La notizia è di quelle che avrà fatto saltare sulle sedie i cattolici e non solo. La Corte di Giustizia dell’Unione Europea ha stabilito brevettabile un ovulo umano non fecondato.
“Un organismo non in grado di svilupparsi in essere umano non costituisce un embrione umano ai sensi della direttiva sulla protezione giuridica delle invenzioni biotecnologiche – sostiene la Corte. Pertanto le utilizzazioni di un organismo del genere a fini industriali o commerciali possono essere, in linea di principio, oggetto di brevetto”. E se dopo questa notizia qualcuno pensa a scenari biblici da letteratura distopica, è bene ricordare che questa decisione va letta, non interpretata.

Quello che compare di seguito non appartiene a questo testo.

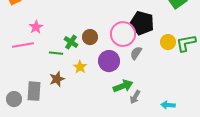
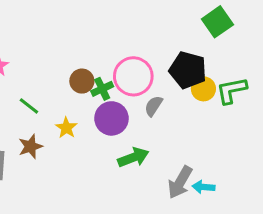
black pentagon: (142, 23) -> (188, 70), moved
green cross: (71, 42) -> (102, 89), moved, turned 32
green line: (56, 53) -> (29, 106), turned 32
gray arrow: (135, 97) -> (180, 182), moved, size x1.5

È ciò che afferma Filomena Gallo, Docente all’Università di Teramo su “Legislazione ed etica nelle biotecnologie in campo umano” e Segretario dell’Associazione Luca Coscioni, raggiunta per un commento lucido sulla questione: “E’ importante leggere la sentenza, non interpretarla a favore di questa o quella posizione preconcetta. E’ scientificamente semplice: la Corte Ue ha autorizzato la brevettabilità di cellule uovo umane non fecondate e ciò che può derivare dalla loro attivazione. Devono essere ora gli scienziati a spiegare quali siano i vantaggi ‘da laboratorio’ di questa decisione e la portata industriale che può farci tornare competitivi con il Nuovo Continente. Ma sicuramente si può affermare che rappresenta un passo importante verso la cancellazione di tanti proibizionismi che in Europa bloccano la ricerca, come stabilito anche dal Rapporto Mondiale per la libertà di ricerca, cura e autodeterminazione nel mondo, elaborato dal Andrea Boggio, dirigente dell’Associazione Luca Coscioni. La decisione della Corte Ue – ha proseguito la Gallo – supera quella emessa nel 2011, Brustle vs Greenpeace, che negando la possibilità di brevettare a fini commerciali gli embrioni umani, includeva nella definizione stessa di embrione umano anche gli ovociti fecondati con partogenesi, quelli cioè soggetti dell’ultima decisione della Corte Ue.”
‘Il solo fatto che un ovulo umano attivato per partenogenesi inizi un processo di sviluppo non è sufficiente per considerarlo un embrione umano’, scrive infatti la Corte.
“Ora è necessario che tutti gli Stati membri adeguino le normative nazionali alla decisione europea – conclude Filomena Gallo – ciò creerebbe più competitività, più libertà di ricerca, più possibilità di trovare cure a molte malattie.”
Di fronte ad una notizia come questa, per un momento anche noi laici irriducibili possiamo essere sfiorati da un dubbio; quello sui confini della possibilità di manipolare il corpo umano e della sua inalienabilità. Confini spostati continuamente verso un futuro non facilmente prevedibile. Ma forse, questo è solo un pensiero umano. Troppo umano per essere preso in seria considerazione dalla scienza.